A report is being presented to Adult Social Care and Health Committee next week (16 March) to recommend the following proposals:
- Two temporary social worker posts for 12 months based in Queen’s Medical Centre and Bassetlaw Hospital Accident and Emergency Departments to reduce unnecessary admissions. This is based on an existing model that was approved for Kings Mill Hospital in January.
- Three and a half occupational therapist posts and three and a half community care officers are permanently established to work alongside the Home First Response Service to provide additional therapy support and skills to homecare staff. This short-term homecare service is commissioned by the County Council to help people get home quickly from hospital or help them in a crisis at home.
- Three and a half community care officer posts and a senior reablement worker post are permanently established as part of the County Council’s Maximising Independence Service to help people live independently after being discharged from hospital.

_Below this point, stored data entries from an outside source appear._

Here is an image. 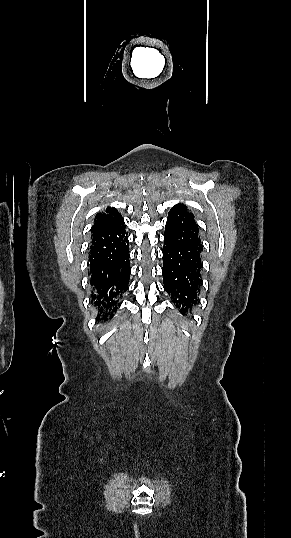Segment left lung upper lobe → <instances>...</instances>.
<instances>
[{
    "mask_svg": "<svg viewBox=\"0 0 291 538\" xmlns=\"http://www.w3.org/2000/svg\"><path fill=\"white\" fill-rule=\"evenodd\" d=\"M173 208L181 210V211H186V206L184 204H177Z\"/></svg>",
    "mask_w": 291,
    "mask_h": 538,
    "instance_id": "left-lung-upper-lobe-1",
    "label": "left lung upper lobe"
}]
</instances>
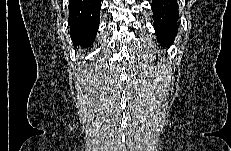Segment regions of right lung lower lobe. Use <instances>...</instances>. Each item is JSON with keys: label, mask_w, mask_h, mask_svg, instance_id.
I'll return each instance as SVG.
<instances>
[{"label": "right lung lower lobe", "mask_w": 231, "mask_h": 151, "mask_svg": "<svg viewBox=\"0 0 231 151\" xmlns=\"http://www.w3.org/2000/svg\"><path fill=\"white\" fill-rule=\"evenodd\" d=\"M101 0H69V25L75 46L89 47L99 27Z\"/></svg>", "instance_id": "98d812e1"}]
</instances>
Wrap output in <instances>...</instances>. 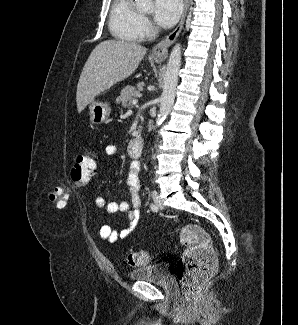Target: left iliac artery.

Councillor Tony Harper, Chair of Adult Social Care and Health Committee, said: “If these additional posts are approved, they will help to ease the pressure on the health system by reducing unnecessary admissions to hospital in the first place. We can also support people to be discharged from hospital as soon as they are medically fit and work with them to achieve the most successful outcome possible – to keep them out of hospital and living independently in their own home.
“We also plan to work with our health partners at a senior level to develop a shared vision for integrated health, social care and therapy for Urgent and Emergency Care, including hospital discharge arrangements, as well as integrated community teams. This will be based on where evidence shows there is the best chance delivering the most successful outcomes for local people.”
Between April 2018 – March 2019, 84% of people supported by the County Council to return to independence following discharge from hospital were still at home 91 days later. This is above the national average of 82.4%.
If the two temporary social worker posts are approved, they will be funded from Better Care Fund reserves. The remaining posts would be funded by Nottinghamshire County Council.